Often math is thought of in terms of numerical digits and variable expressions however there are many other aspects to math that are incorporated in the world in which we live. When we present our students with new ways to see math we open up possibilities how they may use math in their everyday lives.

The word technology in early 2018, gives way to the thought of a hand held computer type device. I think that these devices have their purposes and I appreciate their use as a tool in propelling individuals in forward movement though technology also includes the many hand tools that the past has given us. In today’s age of high-speed upgraded technology many of the tools of the past have been pushed wayside and not thought of as having a place in the world of math.

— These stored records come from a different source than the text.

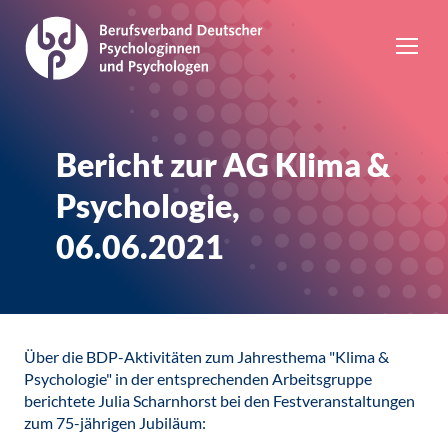
Bericht zur AG Klima &
Psychologie,
06.06.2021
Über die BDP-Aktivitäten zum Jahresthema "Klima &
Psychologie" in der entsprechenden Arbeitsgruppe
berichtete Julia Scharnhorst bei den Festveranstaltungen
zum 75-jährigen Jubiläum:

I want to show students that these old tools are very valuable in math today and in the future in which we are bringing forth. We have engineers that design and create who will use the newest technologies but those engineers then need persons to bring their creations to life. Simple tools such as hammers, pencils, and triangle squares are hand tools used to manipulate wood for construction of homes and other structures. Welders use extensive math to build and create machinery that propels productions of other materials. Seamstresses wield the powerful sewing machine as their technology tool to bring forth fashion and interior designs. The stove and all the wonderful kitchen gadgets found in a master chefs work environment all use mathematical calculations to fill the dining halls with fine tasting cuisines of the world. Integration of new technology is wonderful but if we forget to teach and use the simple tools, how can students master the difficult ones?

Technology is important to learn and use, however it should be used as a tool to enhance, challenge, and expand abilities not replace them. If my students can master their multiplication facts by use of their own brain (their first tool), then the calculator is a tool to propel them forward in their endeavors, but if they depend on the technology of a calculator to do the work then how will they learn to understand the simple concepts of greater technology and its uses? The use of new online applications to reinforce learning concepts can be fun and entertaining, such as within a math learning game like Prodigy though state testing dictates the student should be assessed to meet the standards and expectations without the use of technology. If I teach my students geometry and then ask them to design a quilt for their bed, I am able to assess their mathematical understandings, they are then able to use technology to their advantage producing their quilt for practical use, and then they have on their bed a constant reminder of their geometry lesson and the knowledge that they gleaned in the process.

I have never been in a math class that has incorporated use of small classroom capable tools to teach math, they have always been separated as Workshop and Home Economics type classes. My classroom will incorporate a mixture of both old and new technologies to bring forth the successes of our scholars.